**The problem:** Copy every line of the records below that holds the word "instances".
= = =
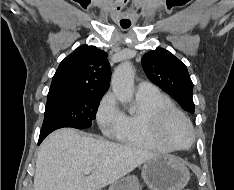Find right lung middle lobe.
I'll use <instances>...</instances> for the list:
<instances>
[{"mask_svg":"<svg viewBox=\"0 0 234 190\" xmlns=\"http://www.w3.org/2000/svg\"><path fill=\"white\" fill-rule=\"evenodd\" d=\"M101 97L62 90H49L40 136L46 137L52 131L63 127L77 129L91 127Z\"/></svg>","mask_w":234,"mask_h":190,"instance_id":"right-lung-middle-lobe-1","label":"right lung middle lobe"}]
</instances>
= = =
**Reply to the task:**
I'll use <instances>...</instances> for the list:
<instances>
</instances>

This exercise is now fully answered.